Même le directeur le précise dans sa lettre de présentation : le Monde était trop épais, il fallait l'alléger nous écrit t'il, il faut se mettre à la page, c'est l'évolution de la presse... de toute façon, on l'a bien compris, c'est la faute d'internet tout ça.
Désormais je suis obligé de lire les articles en entier pour tenter de me repérer dans la brume des temps modernes. Je dois donc passer plus de temps sur mon Monde qu'auparavant, car l'information y est moins dense. Logique.
Sur un plan purement esthétique on se croirait dans le Figaro, ce qui est plutôt désagréable.

Le ton m'a semble t'il changé aussi. Sans doute pas aussi brusquement que la maquette, mais suffisamment pour que je ne ressente plus cette fierté d'être un lecteur du Monde, d'être un homme plus informé que les autres dans la Cité. Désormais le Monde ne fait plus rêver, sa précision légendaire et son sens de la remise en perspective des évênement a cédé place à un ton mollason de professeur endormi qui ferai classe à des intellects plats. On est passé de la vigeur encyclopédique de l'intellectuel à la docte application du bourgeois aux idées courtes, dont la seule fenêtre qu'est son journal n'est en fait qu'un carreau noirci de soupirail.
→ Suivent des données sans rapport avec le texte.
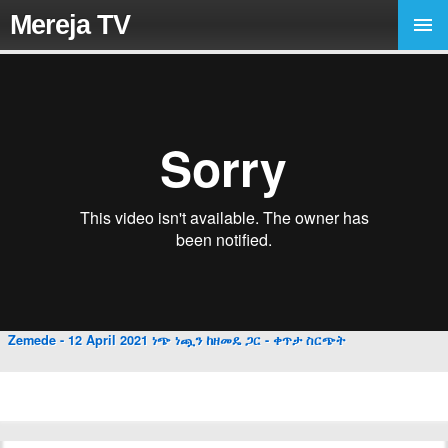
Mereja TV
Zemede - 12 April 2021 ነጭ ነጯን ከዘመዴ ጋር - ቀጥታ ስርጭት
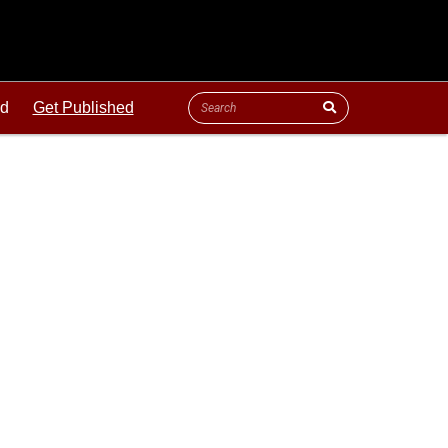
ld
Get Published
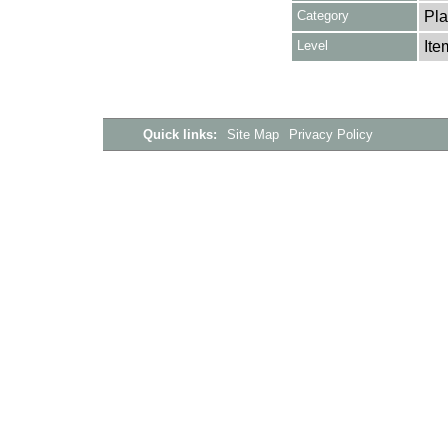
Category
Pla
Level
Ite
Quick links:
Site Map
Privacy Policy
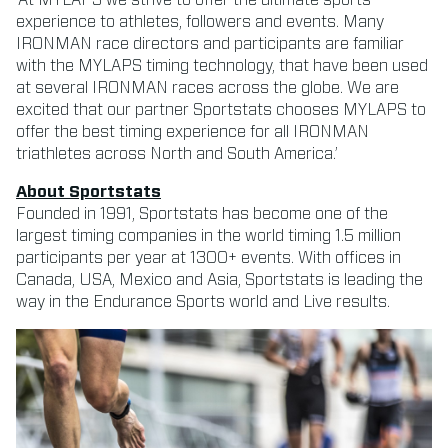
experience to athletes, followers and events. Many
IRONMAN race directors and participants are familiar
with the MYLAPS timing technology, that have been used
at several IRONMAN races across the globe. We are
excited that our partner Sportstats chooses MYLAPS to
offer the best timing experience for all IRONMAN
triathletes across North and South America.’
About Sportstats
Founded in 1991, Sportstats has become one of the
largest timing companies in the world timing 1.5 million
participants per year at 1300+ events. With offices in
Canada, USA, Mexico and Asia, Sportstats is leading the
way in the Endurance Sports world and Live results.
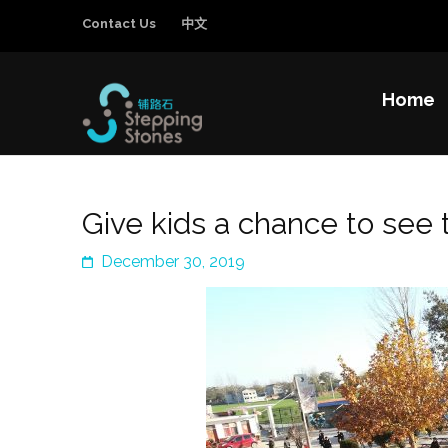
Contact Us
中文
Home
Stepping Sto
Improving the education and general welfa
Give kids a chance to see 
December 30, 2019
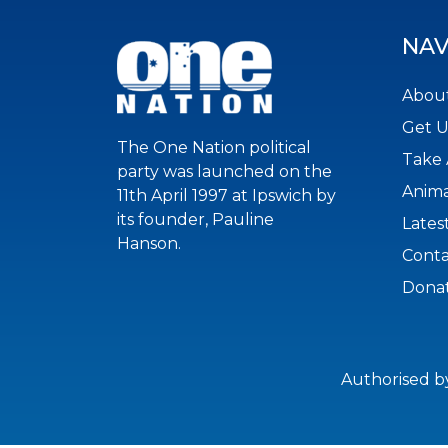
NAV
About
Get 
The One Nation political
Take 
party was launched on the
Anima
11th April 1997 at Ipswich by
its founder, Pauline
Lates
Hanson.
Conta
Dona
Authorised b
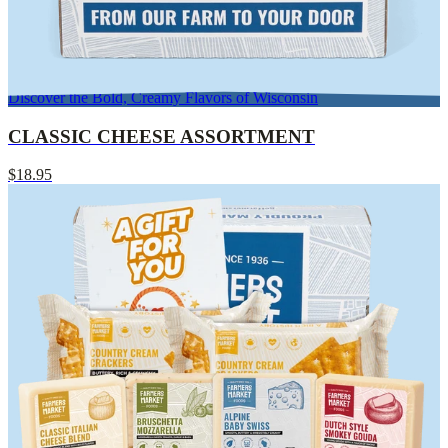
Discover the Bold, Creamy Flavors of Wisconsin
CLASSIC CHEESE ASSORTMENT
$18.95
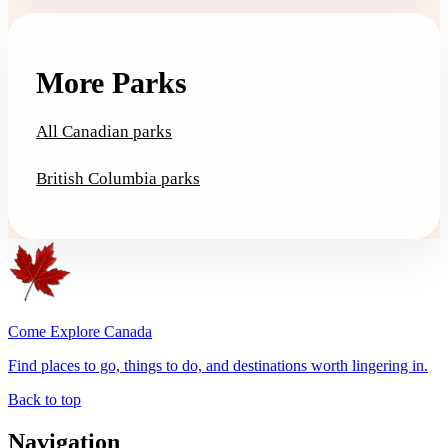
More Parks
All Canadian parks
British Columbia parks
Come Explore Canada
Find places to go, things to do, and destinations worth lingering in.
Back to top
Navigation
"La docte application du bourgeois aux idées courtes"

Je me tourne donc à présent vers Libération, lecture habituelle de mes vacances, journal qui me redonne cette fierté que je croyais perdue d'être son lecteur. Il me flatte, me pousse en avant, m'interpelle, me fait rire, m'informe extrêmement clairement. Organisation de la maquette sans faille, ton dépoussiéré, utilisation de la photo maîtrisée et non pas comme une enluminure, c'est un journal moderne, plus de 40 ans après sa re-création. Il prend parti et analyse finement, sans tomber dans les pièges des éditoriaux bâclés et réthoriques griffonés dans Le Monde. Il me propulse dans le futur.

Le Monde est mort, vive Libération. Il restera vivant dans mon coeur, monument baroque par son austérité et son ornementation pointilleuse, à jamais majestueux du haut des ses colonnes joufflues, comme la statue du commandeur jugeant juste et sévère les quotidiens devant l'éternité. Ou devant leur lectorat.